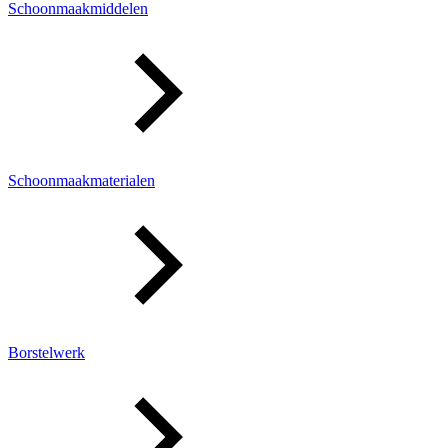
Schoonmaakmiddelen
Schoonmaakmaterialen
Borstelwerk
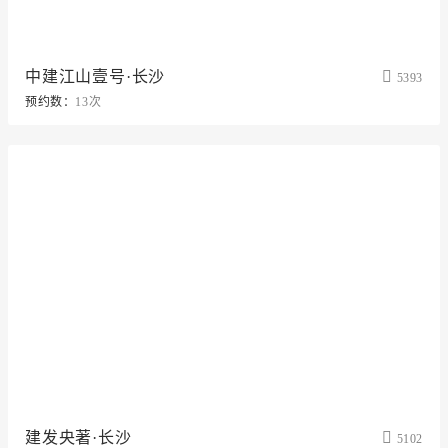
中建江山壹号·长沙
5393
预约数：
13次
建发央著·长沙
5102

▶ What you should do
Go through the material and set it down again exactly, but without any pictures.

▶ Solution
Schoonmaakmiddelen
Schoonmaakmaterialen
Borstelwerk
中建江山壹号·长沙
5393
预约数：
13次
建发央著·长沙
5102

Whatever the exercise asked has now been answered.